|Ph.D Student||Khudyakov Polyna|
|Subject||Statistical Analyses of Call Center Data|
|Department||Department of Industrial Engineering and Management||Supervisors||Professor Emeritus Paul Feigin|
|Professor Malka Gorfine-Orgad|
|Full Thesis text|
This study looks into management problems of call centers and the opportunity to analyze a large quantity of data collected over a long time period. The aim is to develop and apply methods of statistical analysis to call center data in order to identify basic problems, to find the sources of such problems, to develop ways for their solution and to estimate their possible impact.
We consider Markovian models for a call center with and without an Interactive Voice Response (IVR) system and approximate performance in the Quality and Efficiency Driven (QED) asymptotic regime, which is suitable for moderate to large call centers. In contrast to exact calculations, the approximations are both insightful and easy to implement (for up to thousands of agents). We validate our models against data from a US Bank Call Center, and our results demonstrate that simple models still provide very useful descriptions of much more complex realities.

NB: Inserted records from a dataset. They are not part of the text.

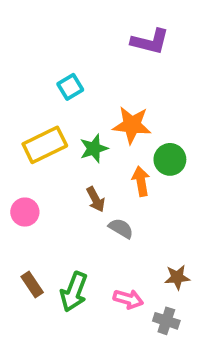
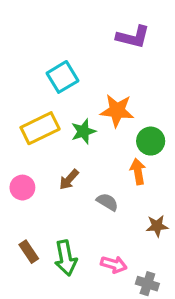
cyan square: (70, 87) -> (62, 77), size x1.4
orange arrow: (141, 181) -> (138, 171), moved
brown arrow: (96, 199) -> (69, 180), moved, turned 70
brown star: (177, 277) -> (157, 226), moved
green arrow: (74, 292) -> (66, 258), turned -32

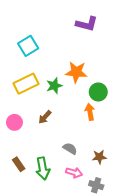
cyan square: (62, 77) -> (28, 46), moved
gray semicircle: (107, 202) -> (70, 149), moved
brown star: (157, 226) -> (99, 157), moved

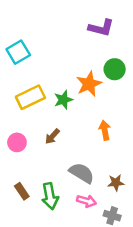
cyan square: (28, 46) -> (18, 52), moved
orange star: (76, 72) -> (89, 84), turned -30
green circle: (98, 92) -> (115, 69), moved
gray semicircle: (70, 149) -> (82, 173), size x1.5

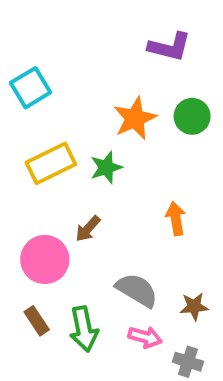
orange star: (89, 84) -> (135, 118), moved
pink circle: (17, 142) -> (45, 259), moved, size x1.5

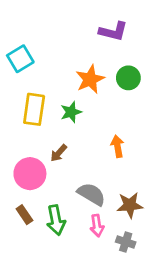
yellow rectangle: (51, 163) -> (34, 109), turned -56
brown star: (194, 306) -> (130, 205), size x1.4
pink arrow: (145, 337) -> (97, 226), turned 65

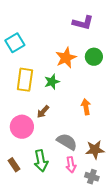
brown rectangle: (24, 215) -> (14, 165), moved

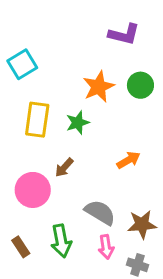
orange arrow: (86, 107) -> (128, 160), turned 70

We also present a statistical analysis of customer patience. This work is the first attempt to apply frailty models to an analysis of customers' patience while taking into account the possible dependency between calls of the same customer, and estimating this dependency. We extended the estimation technique of Gorfine et al. (2007) to address the case of different unspecified baseline hazard functions for each call, to address the case in which the customer's behavior changes as s/he becomes more experienced with the call center services. Then, we provided a new class of test statistics for hypothesis testing of the equality of the baseline hazard functions. The asymptotic distributions of the test statistics were investigated theoretically under the null hypothesis and certain local alternatives. We also provided a variance estimator. The properties of the test statistics, under finite sample size, were studied by an extensive simulation study and verified the control of Type I error and our proposed sample size formula. The utility of our proposed estimating technique is illustrated by the analysis of the call center data of an Israeli commercial company that processes up to 100,000 calls per day.